Smalltalk › Squeak › Squeak - Dev

MultiCharacterScanner>addCharToPresentation: and conversion to pre-composed unicode code points

_‹ Previous Topic Next Topic _›

Classic

List

Threaded

4 messages Options

Nicolas Cellier

MultiCharacterScanner>addCharToPresentation: and conversion to pre-composed unicode code points

As I understand it, MultiCharacterScanner is transforming a String of decomposed unicode into a string of pre-composed unicode code points, with help of UnicodeCompositionStream.

It store the result in presentation.

As I understand it, this was necessary because some keyboard/vm do produce such decomposed sequences.
I presume this once helped measuring and displaying those codes with fonts having only pre-composed codes.

First remark, this is a pity that the base character comes first, before the diacritical.

This forces the composition algorithm to look ahead.

We can't change it, it's a standard, but I wonder the motivation for such ordering...
Ref: http://www.unicode.org/standard/principles.html

Second remark, transforming unicodes sequence to a canonical form is not only useful for measuring/displaying text.

It's usefull for comparing strings (for equality, for collation, ...)

So the transformation could happen somewhere else than at display time.

Unicode define standard ways to do it, and bad news, UnicodeCompositionStream is not conforming.

Ref: https://en.wikipedia.org/wiki/Unicode_equivalence

Third remark, I wonder if this composition is really necessary at all for measuring/displaying.

Doesn't unicode fonts provide special kerning pairs for those diacriticals?

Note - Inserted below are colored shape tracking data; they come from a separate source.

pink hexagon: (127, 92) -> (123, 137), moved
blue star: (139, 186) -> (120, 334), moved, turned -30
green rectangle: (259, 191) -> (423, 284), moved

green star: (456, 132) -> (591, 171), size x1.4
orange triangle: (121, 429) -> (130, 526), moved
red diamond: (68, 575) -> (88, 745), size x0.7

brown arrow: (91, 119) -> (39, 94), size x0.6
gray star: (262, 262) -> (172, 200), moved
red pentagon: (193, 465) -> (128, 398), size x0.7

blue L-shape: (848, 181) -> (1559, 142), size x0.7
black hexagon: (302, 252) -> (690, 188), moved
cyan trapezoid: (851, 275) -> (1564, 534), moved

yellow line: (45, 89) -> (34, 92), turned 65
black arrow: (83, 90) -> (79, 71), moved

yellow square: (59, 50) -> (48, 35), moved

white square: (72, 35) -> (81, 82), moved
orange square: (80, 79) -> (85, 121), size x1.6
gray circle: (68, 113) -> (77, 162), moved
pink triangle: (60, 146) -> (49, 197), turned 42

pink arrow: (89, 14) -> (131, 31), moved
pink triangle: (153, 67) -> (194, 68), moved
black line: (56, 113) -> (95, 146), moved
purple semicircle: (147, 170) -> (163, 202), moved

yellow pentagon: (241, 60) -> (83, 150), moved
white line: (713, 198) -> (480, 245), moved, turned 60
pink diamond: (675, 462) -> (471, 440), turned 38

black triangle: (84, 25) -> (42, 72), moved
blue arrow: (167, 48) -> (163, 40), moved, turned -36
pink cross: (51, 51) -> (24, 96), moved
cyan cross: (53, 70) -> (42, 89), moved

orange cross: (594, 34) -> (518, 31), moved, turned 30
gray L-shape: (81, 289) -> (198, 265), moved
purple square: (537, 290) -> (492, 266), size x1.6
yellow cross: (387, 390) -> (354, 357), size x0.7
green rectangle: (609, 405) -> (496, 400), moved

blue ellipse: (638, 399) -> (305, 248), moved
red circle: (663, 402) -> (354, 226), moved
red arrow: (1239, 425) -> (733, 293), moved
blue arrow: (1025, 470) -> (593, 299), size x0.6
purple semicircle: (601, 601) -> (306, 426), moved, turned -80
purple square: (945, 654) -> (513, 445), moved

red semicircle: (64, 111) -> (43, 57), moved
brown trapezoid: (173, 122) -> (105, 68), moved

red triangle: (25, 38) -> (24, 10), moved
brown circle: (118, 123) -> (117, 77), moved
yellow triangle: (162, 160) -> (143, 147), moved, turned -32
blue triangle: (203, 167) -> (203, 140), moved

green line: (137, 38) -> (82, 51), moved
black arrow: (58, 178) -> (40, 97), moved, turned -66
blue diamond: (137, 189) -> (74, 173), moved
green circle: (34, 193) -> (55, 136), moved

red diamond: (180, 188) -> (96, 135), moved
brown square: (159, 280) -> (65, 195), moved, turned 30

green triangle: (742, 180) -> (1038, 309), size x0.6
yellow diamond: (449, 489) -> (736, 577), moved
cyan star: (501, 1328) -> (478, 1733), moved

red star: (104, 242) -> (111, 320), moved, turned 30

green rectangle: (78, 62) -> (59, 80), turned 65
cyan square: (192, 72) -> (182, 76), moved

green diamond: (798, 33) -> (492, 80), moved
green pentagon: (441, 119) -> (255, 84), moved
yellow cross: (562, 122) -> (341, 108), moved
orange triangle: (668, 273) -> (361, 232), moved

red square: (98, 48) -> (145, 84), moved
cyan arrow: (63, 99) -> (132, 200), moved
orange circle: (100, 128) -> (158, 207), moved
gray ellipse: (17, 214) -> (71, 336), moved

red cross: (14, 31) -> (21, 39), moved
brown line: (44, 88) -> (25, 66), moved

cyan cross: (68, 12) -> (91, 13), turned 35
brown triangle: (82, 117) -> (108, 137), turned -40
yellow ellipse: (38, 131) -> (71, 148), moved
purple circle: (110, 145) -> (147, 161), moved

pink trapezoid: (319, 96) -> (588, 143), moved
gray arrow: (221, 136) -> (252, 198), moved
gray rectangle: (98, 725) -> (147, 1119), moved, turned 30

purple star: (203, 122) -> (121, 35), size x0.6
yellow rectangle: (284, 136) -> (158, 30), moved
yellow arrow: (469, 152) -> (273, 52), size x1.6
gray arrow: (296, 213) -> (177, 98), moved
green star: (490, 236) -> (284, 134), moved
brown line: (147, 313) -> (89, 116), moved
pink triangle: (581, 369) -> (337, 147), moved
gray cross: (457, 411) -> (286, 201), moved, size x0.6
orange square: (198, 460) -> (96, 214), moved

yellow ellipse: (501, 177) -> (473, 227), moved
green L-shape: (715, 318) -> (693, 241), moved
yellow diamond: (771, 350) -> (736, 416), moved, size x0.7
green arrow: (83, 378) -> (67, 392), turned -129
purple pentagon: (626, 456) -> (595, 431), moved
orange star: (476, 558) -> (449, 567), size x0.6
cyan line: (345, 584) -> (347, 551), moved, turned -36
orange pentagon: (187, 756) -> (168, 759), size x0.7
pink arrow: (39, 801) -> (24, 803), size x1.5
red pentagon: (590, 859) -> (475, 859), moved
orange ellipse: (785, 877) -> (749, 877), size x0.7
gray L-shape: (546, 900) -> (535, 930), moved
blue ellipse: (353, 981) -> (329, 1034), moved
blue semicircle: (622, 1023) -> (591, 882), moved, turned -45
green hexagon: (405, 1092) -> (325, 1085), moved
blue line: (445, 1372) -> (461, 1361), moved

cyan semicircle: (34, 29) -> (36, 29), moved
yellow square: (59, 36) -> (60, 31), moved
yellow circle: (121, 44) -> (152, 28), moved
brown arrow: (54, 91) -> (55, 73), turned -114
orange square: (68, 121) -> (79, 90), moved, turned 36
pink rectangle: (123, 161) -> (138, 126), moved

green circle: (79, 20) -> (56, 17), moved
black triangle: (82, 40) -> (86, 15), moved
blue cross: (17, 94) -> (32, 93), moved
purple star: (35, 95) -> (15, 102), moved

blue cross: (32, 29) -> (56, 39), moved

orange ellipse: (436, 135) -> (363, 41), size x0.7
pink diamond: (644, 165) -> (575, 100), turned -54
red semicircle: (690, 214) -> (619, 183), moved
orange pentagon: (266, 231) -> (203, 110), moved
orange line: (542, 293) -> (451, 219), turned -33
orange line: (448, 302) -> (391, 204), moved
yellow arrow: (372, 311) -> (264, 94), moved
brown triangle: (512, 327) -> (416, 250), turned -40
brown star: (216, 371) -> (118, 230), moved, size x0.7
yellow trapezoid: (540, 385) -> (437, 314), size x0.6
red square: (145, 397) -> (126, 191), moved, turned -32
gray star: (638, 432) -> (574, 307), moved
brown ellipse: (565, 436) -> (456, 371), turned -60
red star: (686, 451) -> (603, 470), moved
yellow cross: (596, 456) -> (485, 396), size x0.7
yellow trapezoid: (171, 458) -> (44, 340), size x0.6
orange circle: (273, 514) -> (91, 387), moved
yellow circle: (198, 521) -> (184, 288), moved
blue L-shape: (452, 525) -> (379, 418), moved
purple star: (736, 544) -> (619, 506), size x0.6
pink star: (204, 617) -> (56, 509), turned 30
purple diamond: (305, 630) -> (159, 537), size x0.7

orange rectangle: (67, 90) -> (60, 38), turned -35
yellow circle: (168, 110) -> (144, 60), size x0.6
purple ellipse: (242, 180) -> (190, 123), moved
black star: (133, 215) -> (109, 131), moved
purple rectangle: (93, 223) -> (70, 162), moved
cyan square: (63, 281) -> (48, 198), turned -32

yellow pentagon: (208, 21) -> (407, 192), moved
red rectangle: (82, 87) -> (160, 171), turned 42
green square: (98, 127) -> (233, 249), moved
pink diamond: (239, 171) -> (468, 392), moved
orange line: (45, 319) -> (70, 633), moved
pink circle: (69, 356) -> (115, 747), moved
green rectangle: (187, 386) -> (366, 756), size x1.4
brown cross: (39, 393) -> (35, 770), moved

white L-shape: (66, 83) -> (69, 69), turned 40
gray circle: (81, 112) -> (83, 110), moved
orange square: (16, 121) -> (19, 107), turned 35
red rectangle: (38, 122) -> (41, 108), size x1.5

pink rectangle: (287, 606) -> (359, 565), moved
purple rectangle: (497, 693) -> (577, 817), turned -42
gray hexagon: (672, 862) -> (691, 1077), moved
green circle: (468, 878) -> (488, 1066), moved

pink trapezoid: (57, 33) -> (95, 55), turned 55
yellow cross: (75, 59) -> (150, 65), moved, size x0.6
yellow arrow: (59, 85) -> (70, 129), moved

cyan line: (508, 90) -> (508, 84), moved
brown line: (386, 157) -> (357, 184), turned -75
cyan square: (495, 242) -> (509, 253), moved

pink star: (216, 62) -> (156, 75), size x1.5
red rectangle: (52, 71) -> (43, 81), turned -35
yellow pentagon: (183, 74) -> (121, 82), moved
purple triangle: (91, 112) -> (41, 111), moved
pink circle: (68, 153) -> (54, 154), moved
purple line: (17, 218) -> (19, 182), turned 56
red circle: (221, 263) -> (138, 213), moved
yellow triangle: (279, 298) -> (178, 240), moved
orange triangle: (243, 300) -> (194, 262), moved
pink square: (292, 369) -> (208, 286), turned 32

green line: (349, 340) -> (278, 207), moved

I couldn't find good references on this one...

Bert Freudenberg

Re: MultiCharacterScanner>addCharToPresentation: and conversion to pre-composed unicode code points

On 2013-09-22, at 19:50, Nicolas Cellier <[hidden email]> wrote:

As I understand it, MultiCharacterScanner is transforming a String of decomposed unicode into a string of pre-composed unicode code points, with help of UnicodeCompositionStream.

It store the result in presentation.

As I understand it, this was necessary because some keyboard/vm do produce such decomposed sequences.
I presume this once helped measuring and displaying those codes with fonts having only pre-composed codes.

First remark, this is a pity that the base character comes first, before the diacritical.
This forces the composition algorithm to look ahead.
We can't change it, it's a standard, but I wonder the motivation for such ordering...
Ref: http://www.unicode.org/standard/principles.html

Second remark, transforming unicodes sequence to a canonical form is not only useful for measuring/displaying text.

It's usefull for comparing strings (for equality, for collation, ...)
So the transformation could happen somewhere else than at display time.
Unicode define standard ways to do it, and bad news, UnicodeCompositionStream is not conforming.

Ref: https://en.wikipedia.org/wiki/Unicode_equivalence

Yep.

Third remark, I wonder if this composition is really necessary at all for measuring/displaying.

Doesn't unicode fonts provide special kerning pairs for those diacriticals?
I couldn't find good references on this one...

This would work if we had the diacriticals in our fonts and if rendering glyphs would take into account kerning info. Neither is the case currently, so the next-best thing was compositing which allows us to use the pre-composed Latin-1 characters.

Just paste this into Squeak:

A + combining diaeresis: Ä

Precomposed: Ä

Both look the same in my email client but in Squeak I get:

which indicates the presentation thing is not working currently. In case this doesn't make it through via email, the combining diaeresis is Character value: 16r0308.

- Bert -

Bert Freudenberg

Re: MultiCharacterScanner>addCharToPresentation: and conversion to pre-composed unicode code points

On 2013-09-23, at 14:10, Bert Freudenberg <[hidden email]> wrote:

On 2013-09-22, at 19:50, Nicolas Cellier <[hidden email]> wrote:

As I understand it, MultiCharacterScanner is transforming a String of decomposed unicode into a string of pre-composed unicode code points, with help of UnicodeCompositionStream.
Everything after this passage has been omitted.